The underlying mechanism is called the contextual interference effect, first documented by Shea and Morgan (1979) in motor learning research, then replicated extensively in academic subject domains. The "interference" caused by switching between problem types forces the brain to reconstruct the relevant procedure each time, rather than executing a recently active routine from short-term memory.

What the Research Shows

A representative study by Taylor and Rohrer (2010) tested Year 7 students on four types of maths problems. One group practised in blocked sessions; the other practised with interleaved problem sets containing all four types mixed randomly.

During practice: the blocked group performed more accurately. Having just completed several problems of the same type, they were fluent with that method in the moment.

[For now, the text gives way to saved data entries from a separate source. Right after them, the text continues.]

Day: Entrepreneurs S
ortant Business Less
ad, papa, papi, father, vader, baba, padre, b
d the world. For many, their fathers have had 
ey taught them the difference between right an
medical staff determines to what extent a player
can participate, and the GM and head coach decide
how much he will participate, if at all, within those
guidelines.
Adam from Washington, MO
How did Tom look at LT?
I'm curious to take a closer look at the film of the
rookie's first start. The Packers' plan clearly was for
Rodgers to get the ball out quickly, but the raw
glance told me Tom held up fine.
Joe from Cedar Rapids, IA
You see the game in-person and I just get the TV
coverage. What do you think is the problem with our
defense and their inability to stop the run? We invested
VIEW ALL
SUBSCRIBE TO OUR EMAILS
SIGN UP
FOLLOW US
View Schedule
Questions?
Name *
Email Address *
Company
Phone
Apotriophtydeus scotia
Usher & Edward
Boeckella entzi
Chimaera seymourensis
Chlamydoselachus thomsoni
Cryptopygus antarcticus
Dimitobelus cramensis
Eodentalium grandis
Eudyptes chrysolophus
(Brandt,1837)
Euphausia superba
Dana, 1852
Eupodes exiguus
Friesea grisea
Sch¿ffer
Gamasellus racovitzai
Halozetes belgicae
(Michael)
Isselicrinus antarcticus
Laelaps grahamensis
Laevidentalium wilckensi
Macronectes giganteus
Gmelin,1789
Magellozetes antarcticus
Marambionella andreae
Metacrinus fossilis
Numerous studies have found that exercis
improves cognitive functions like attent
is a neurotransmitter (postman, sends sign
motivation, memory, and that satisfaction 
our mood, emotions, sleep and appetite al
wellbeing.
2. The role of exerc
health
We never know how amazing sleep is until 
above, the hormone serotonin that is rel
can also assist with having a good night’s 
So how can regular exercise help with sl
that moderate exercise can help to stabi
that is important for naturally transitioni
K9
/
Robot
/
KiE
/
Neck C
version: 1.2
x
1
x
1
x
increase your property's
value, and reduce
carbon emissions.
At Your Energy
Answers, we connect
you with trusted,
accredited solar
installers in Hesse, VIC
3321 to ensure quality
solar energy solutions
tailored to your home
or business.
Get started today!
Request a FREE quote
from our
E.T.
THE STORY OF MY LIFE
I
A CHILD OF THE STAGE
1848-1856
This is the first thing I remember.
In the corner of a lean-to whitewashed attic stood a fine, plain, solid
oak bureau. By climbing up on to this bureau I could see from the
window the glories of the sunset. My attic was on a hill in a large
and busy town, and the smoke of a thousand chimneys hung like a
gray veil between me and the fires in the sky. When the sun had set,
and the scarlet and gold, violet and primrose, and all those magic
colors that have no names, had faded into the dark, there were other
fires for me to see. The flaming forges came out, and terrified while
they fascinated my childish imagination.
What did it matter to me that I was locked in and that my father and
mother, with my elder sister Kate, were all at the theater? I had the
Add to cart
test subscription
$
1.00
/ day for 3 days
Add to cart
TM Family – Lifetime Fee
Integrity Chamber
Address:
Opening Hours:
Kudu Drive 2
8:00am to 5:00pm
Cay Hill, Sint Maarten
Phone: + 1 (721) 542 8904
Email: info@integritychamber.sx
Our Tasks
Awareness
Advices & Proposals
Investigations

One week later: the interleaved group scored substantially higher than the blocked group on a test covering all four problem types.

The blocked group's higher accuracy during practice predicted almost nothing about their long-term retention. The interleaved group's lower accuracy during practice masked substantially stronger encoding.

If you want to judge how effective a revision session was, do not use how easily you answered the questions today. Use how well you answer questions on the same material next week.

This finding generalises beyond maths. The contextual interference effect has been replicated in foreign language vocabulary, science problem-solving, and motor skill learning. The principle is consistent: interleaving produces worse immediate performance and better delayed retention.